Tommaso had made up his mind he was going to speak to the American girl. Who could resist a laugh like that? As Vincent had said, he had an excellent track record with female tourists, who seemed to melt when they saw his big-featured, handsome face with its shock of corkscrew ringlets. Not that Roman girls didn’t melt as well, but Roman girls had a tendency to want him to meet their parents afterward. Foreigners were altogether less complicated.

He waited for the right moment. The American girl stayed on the phone, occasionally sipping slowly at her macchiato—no wonder she’d wanted it hot—until Tommaso realized with a sigh that he was going to have to go. He would already be late getting to the restaurant. He slapped a few coins on the counter and waved a farewell to Gennaro. His motorino was parked outside, next to the girl’s table, and he lingered for a last moment as he crouched down to unlock it, savoring one more glance at the slim, honey-brown calves stretched over the chair opposite.

“No more Italians, then. Not unless they can cook,” she was saying. “From now on, I don’t date anyone who isn’t in the Good Food Guide.”

Tommaso’s ears pricked up.

She reached into her cup for the final frothy globs of latte, scooping them out and licking them off her finger. “My God, this coffee is fantastic. Hold on.
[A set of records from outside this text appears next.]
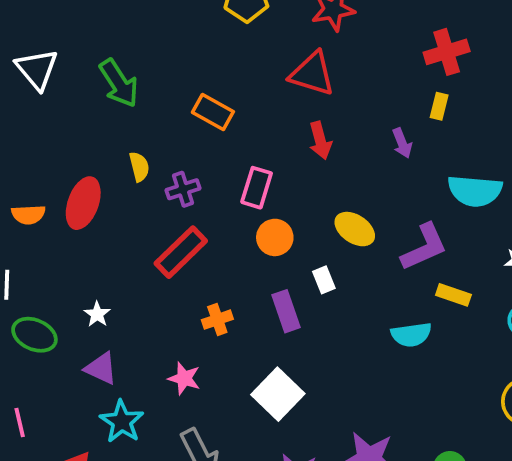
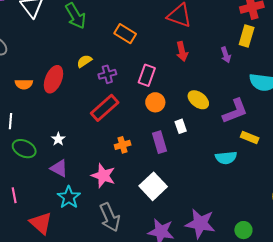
yellow rectangle: (439, 106) -> (247, 36), size x1.5
yellow semicircle: (139, 167) -> (84, 61), turned -112
pink star: (184, 378) -> (103, 176), size x1.4

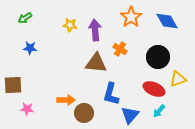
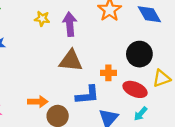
orange cross: (120, 49) -> (108, 73), moved, turned -32
blue L-shape: (111, 94) -> (87, 95), turned -110

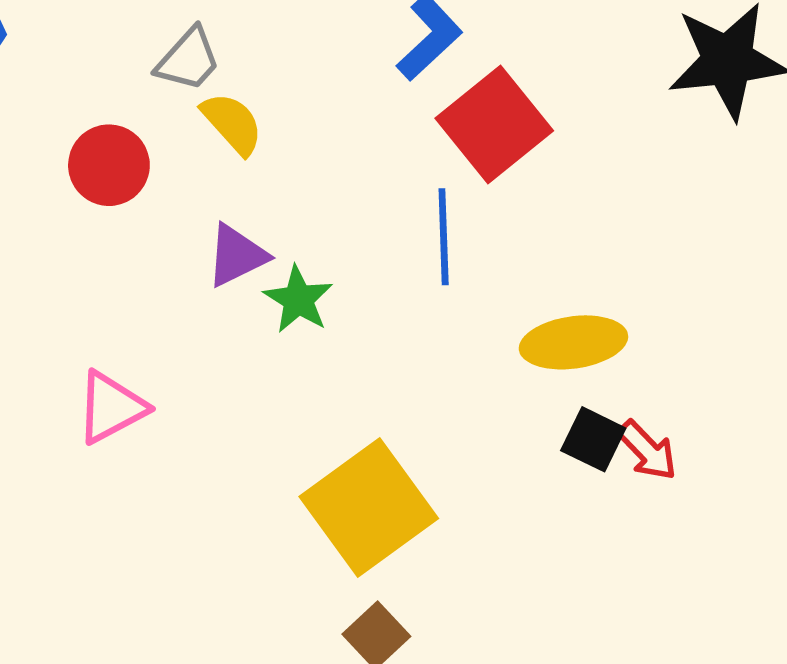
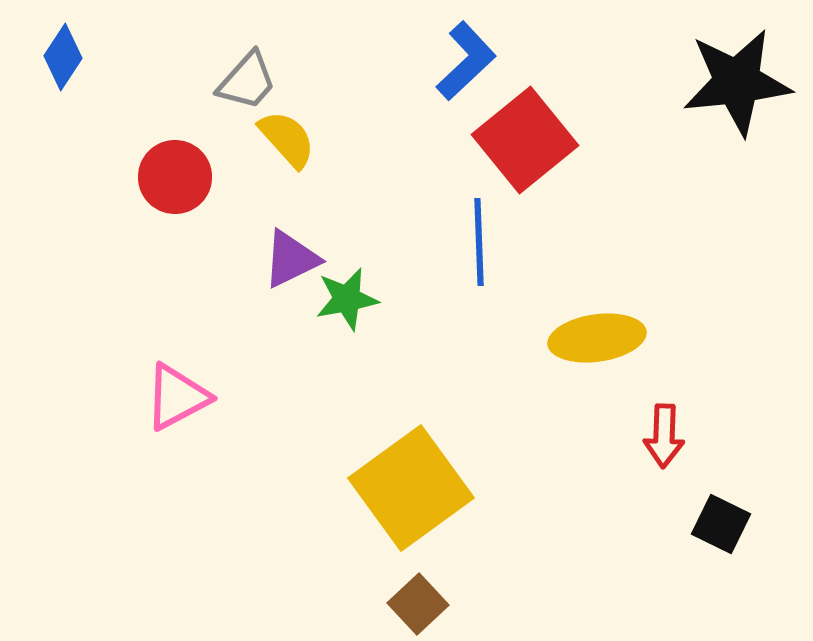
green star: (298, 300) -> (347, 299), turned 30
black square: (593, 439) -> (721, 524), moved
red arrow: (647, 450) -> (664, 436), turned 46

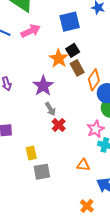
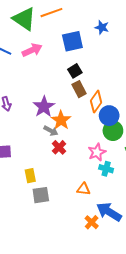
orange star: (59, 58) -> (61, 120), moved
gray arrow: (50, 109) -> (51, 131), turned -32
orange cross: (87, 206) -> (92, 222), moved

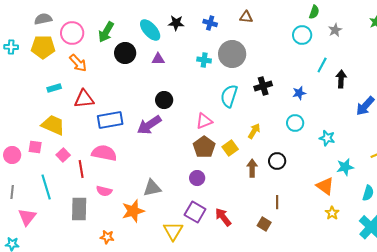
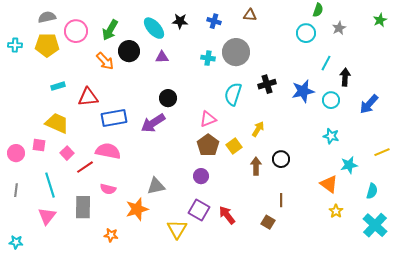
orange arrow: (78, 63) -> (105, 61), moved
blue star: (299, 93) -> (303, 91), size x1.6
cyan circle: (295, 123) -> (331, 100), moved
red line: (81, 169) -> (85, 167), turned 66
pink triangle: (27, 217) -> (47, 216), moved

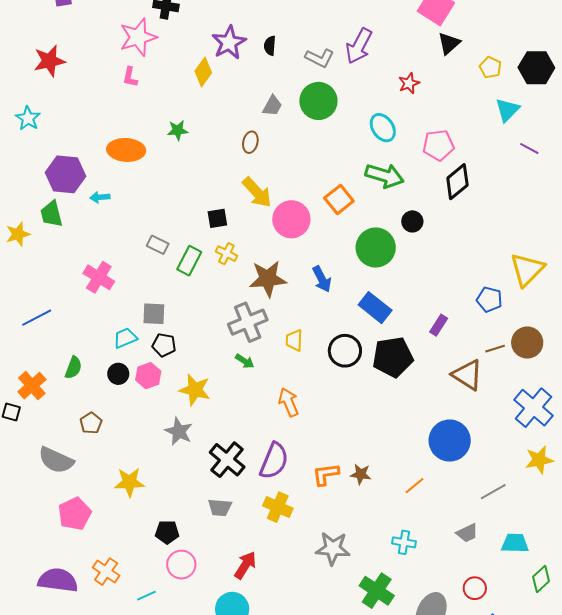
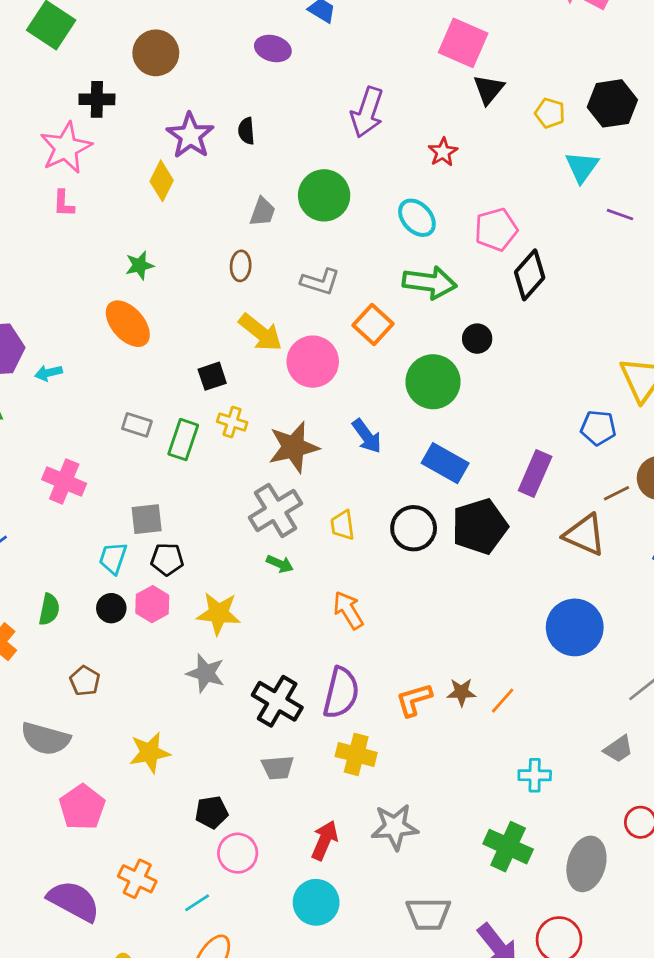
gray L-shape: (320, 58) -> (320, 282), moved
orange ellipse: (126, 150) -> (128, 324), moved, turned 54
purple rectangle: (439, 325) -> (535, 473), size x1.5
cyan trapezoid: (125, 338) -> (113, 558), turned -40
orange line: (414, 486) -> (503, 701), moved
gray star: (333, 548) -> (395, 827), moved
purple semicircle: (58, 580) -> (74, 901), turned 30

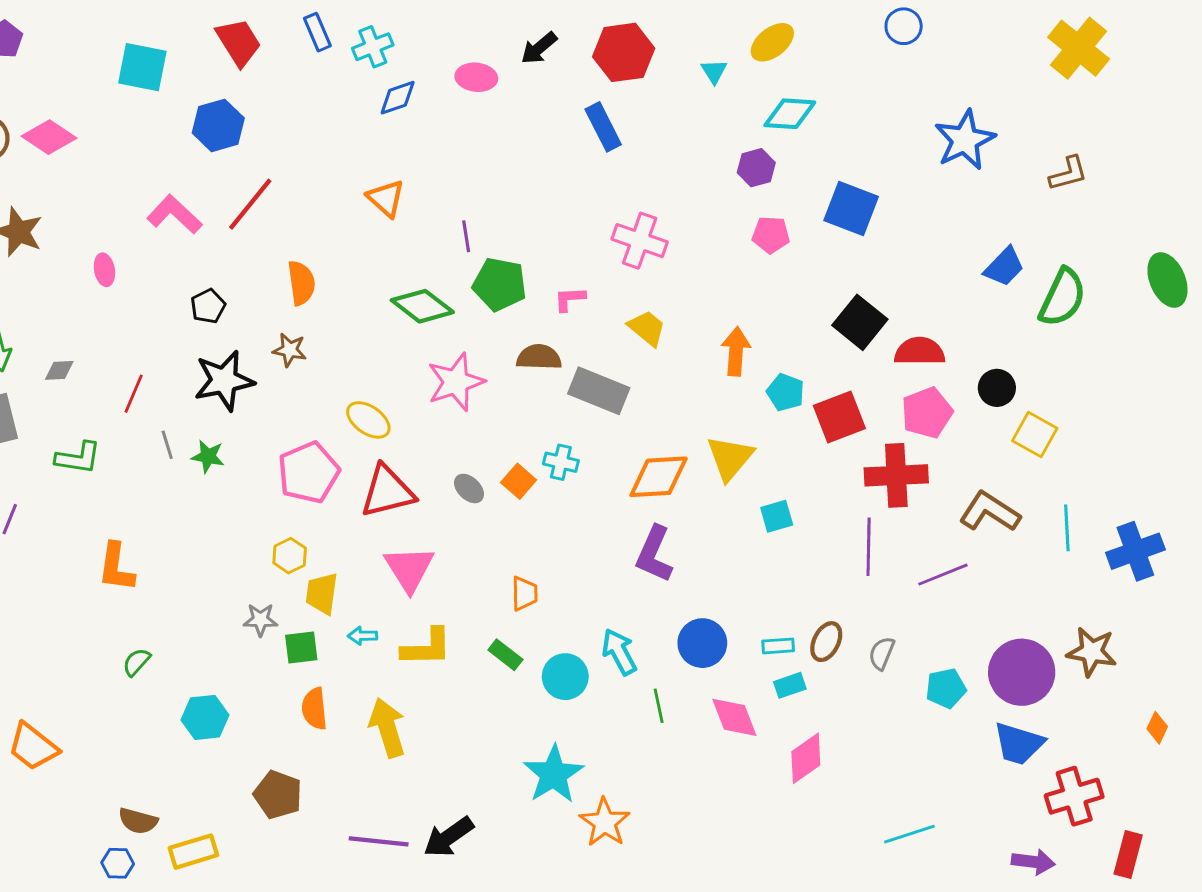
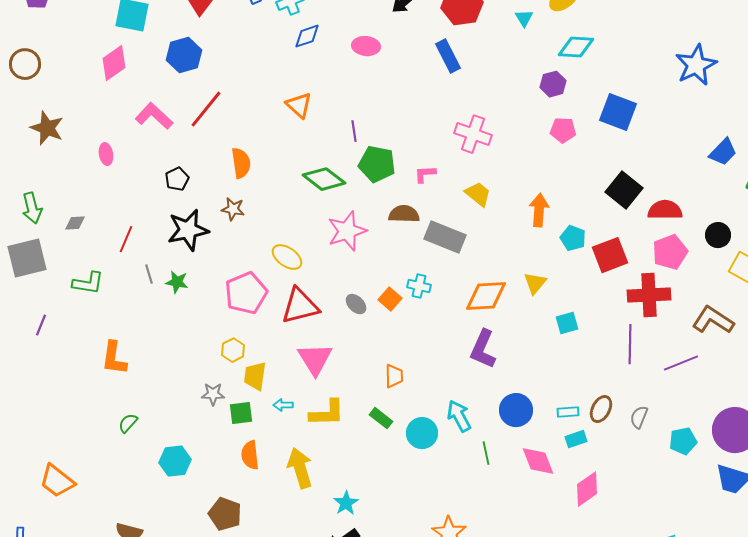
pink ellipse: (476, 77) -> (366, 46), moved
pink diamond: (49, 137) -> (114, 63), moved, turned -69
yellow triangle: (730, 458) -> (535, 283), size x0.7
cyan star: (554, 774) -> (346, 503), moved, size x0.6

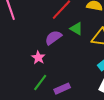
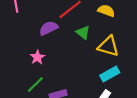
purple semicircle: (53, 38) -> (48, 28), moved

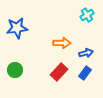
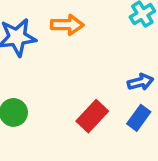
orange arrow: (62, 43) -> (67, 25), moved

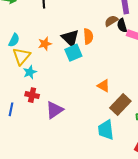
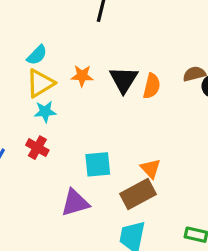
cyan square: (73, 53) -> (98, 164), moved
brown rectangle: (120, 104) -> (138, 194), moved
purple triangle: (55, 110) -> (75, 203), moved

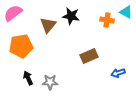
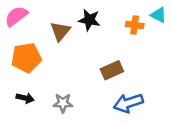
blue arrow: (118, 73) -> (128, 103), moved, size x1.6
black arrow: (28, 78) -> (25, 98), moved, turned 128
Yes?”

Unable to stop himself, Tommaso had tapped her on her shoulder.

“I’m sorry to interrupt your call,” he began in his best English. “I just wanted to tell you that your beauty has broken my heart.”

She smiled appreciatively, if a little warily. Nevertheless, she tried to sound polite as she replied “Vatte a fa’ ’nu giro, a fessa ’e mammata,” using the words that her first Italian date had told her to employ whenever she was paid a compliment. Tommaso’s face fell. “Okay, okay,” he said, backing off and throwing his leg across the scooter.

Laura watched him go, then turned her attention back to Carlotta. “Who was that?” her friend wanted to know.

“Just some guy.”

“Laura,” her friend said carefully, “what do you think you said to him?”

Which was how Laura discovered that she had actually been telling the young men of Rome in perfect idiomatic Italian to piss off back into the orifices of their mothers from which they were delivered.

“Oh,” she said. “Oh, dear. That’s a shame. He was quite cute, too. But it doesn’t really matter, does it? Because from now on I’m holding out for someone who can cook.”